I remember it like it was last week. The Sunday started just like any other Sunday. I went up early to turn on the lights and make sure the heat was on like I always do. As the morning moved along, we had a great time of worship through song. Someone prayed and I moved towards the pulpit and looked out over the congregation. I was eager to see how God was going to move that day. The sermon was from Matthew 12, about the dangers of an empty heart. If we don't fill our hearts with Jesus, they will be filled with something else. After the sermon, I gave an invitation and a few people came down to pray. I gave a few closing announcements, and the service was over. Some people hung around to talk about Christmas decorations, or plans for lunch or whatever was on their mind. There were no tears of repentance, there was no great movement of God. People worshipped God through song, through the study of His Word, and through fellowship with other believers. That Sunday, in every sense of the word, was just another ordinary Sunday. 

Perhaps you were expecting for this to be another one of those stories that all your pastor friends seem to share every Sunday. There were so many that joined, so many baptisms, and so many got saved. If all the numbers I read on social media are true, I don't know how there are any lost people left! Just once I would like someone to report that they had a nice ordinary Sunday. Songs were sung, fellowship was had, prayers were made, an offering was given, and the gospel was preached. We hurt the body of Christ, and each other, when we make every Sunday into a huge event. The truth is that most of the Sundays since the resurrection of Christ have been ordinary Sundays. In that same time, the church has grown from a handful in the upper room to millions worshipping in every time zone, language, and ethnicity. There is power in the ordinary. 

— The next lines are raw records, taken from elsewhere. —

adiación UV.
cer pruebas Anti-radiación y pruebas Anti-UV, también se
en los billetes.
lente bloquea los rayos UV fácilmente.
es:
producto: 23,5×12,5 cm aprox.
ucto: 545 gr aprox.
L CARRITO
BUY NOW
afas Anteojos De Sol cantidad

The story of Naaman and Elisha in 2 Kings 5 is a reminder of this truth. In terms of Old Testament stories of the prophets, this is a rather tame one. There is no lion’s den, flaming furnace, or fire from heaven. The great Aramean warrior Naaman had been struck with leprosy, and on the advice of an Israelite servant girl came to the great prophet Elisha. Elisha can’t even be bothered to come out for the great man and sends out a messenger. “Go and wash in the Jordan seven times, and your flesh will be restored to you and you will be clean” (2 Kings 5:10). This is too ordinary a thing for Naaman, who becomes indignant at the prophet. In God’s grace, the friends of Naaman point out that had Elisha commanded a great thing of him he would have done it, so why not do the little things? He goes to down to the river and is made free of leprosy by the rather ordinary waters of the Jordan. 

Naaman thought the Jordan was too ordinary of a way for God to work. But it is just precisely those things that God uses over and over through the Scriptures. The sun is as much a creation of God as a tender flower, but both have a purpose in the plans of God. We can fall into the trap of thinking that the ordinary Sundays in our church are too plain to be used of God, but these are just the types of days that God uses to grow people in faith and bring his Kingdom about on the earth. Ordinary things in the hands of an extraordinary God become the miraculous means by which He brings about His kingdom.

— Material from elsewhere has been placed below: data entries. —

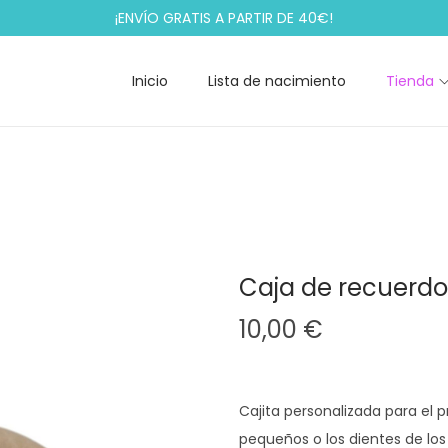
¡ENVÍO GRATIS A PARTIR DE 40€!
Inicio
Lista de nacimiento
Tienda
Caja de recuerdo
10,00
€
Cajita personalizada para el 
pequeños o los dientes de los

If God asked us to lead a revival that swept the country, we would relish the role. But if God asked us to preach faithfully to a few people Sunday after ordinary Sunday, would we be as quick to follow Him? Those who labor in church live in the tension of longing to see Christ to work in miraculous ways while also living ministry lives that are largely made up of so-called ordinary days. How can we live in this tension, especially in a world always pining for the next big thing?

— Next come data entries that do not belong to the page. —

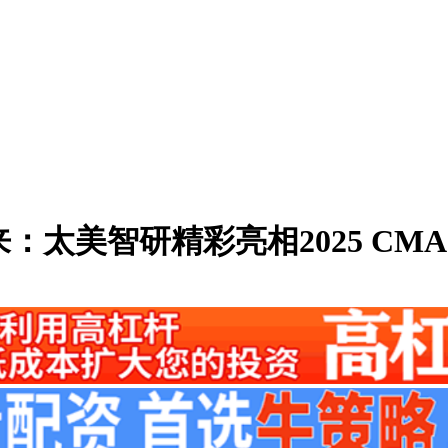
：太美智研精彩亮相2025 CM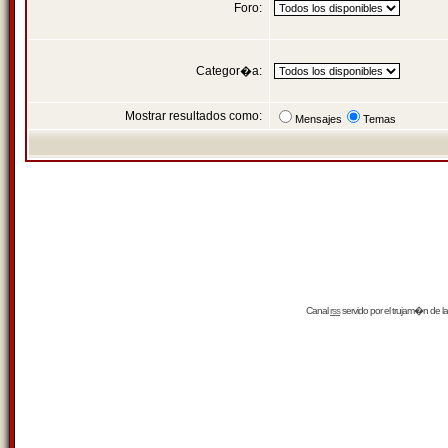
Foro:
Categor�a:
Mostrar resultados como:
Mensajes
Temas
Canal
rss
servido por el
trujam�n
de la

1. Remember that God is at work in the ordinary just as much as he is in the miraculous. We might plant and water, but God is always the one who gives the increase. It's possible that God can make an oak tree grow overnight. But it's more likely that God will guide that tree as it grows slowly over 100 years. Both are acts of God. But nobody goes to a conference about how to grow slowly, even though it's how God works most of the time. 

2. Keep praying for the extraordinary. We pray for these things because we know we worship a God who works in these ways. The God of the Welsh Revival, the Great Awakening, and the Protestant Reformation is the same God who works in the service at the rural church where I serve. God is capable, and I pray that He is willing, to move in that way. 

3. Love the church God has given you. It's easy to think that if it were somewhere else things would be better or different. But you are where you are because that's where God wants you. Maybe God has plans for you to be mentioned alongside Edwards, Luther, or Calvin. We can't be sure about what people will say about us after we are gone. I am certain, though, that God desires for us to be faithful in the task he has given us.

I long to see God move in miraculous ways in my church, and as the service starts each week, I pray that He does. Whenever the body of Christ gathers together for fellowship, worship, and proclamation, we should never be disappointed. It is always a joy to gather with the people of God, even if the Sunday does not go down in the history books. Psalm 84:10 puts it best. "For a day in Your courts is better than a thousand outside. I would rather stand at the threshold of the house of my God than dwell in the tents of wickedness.”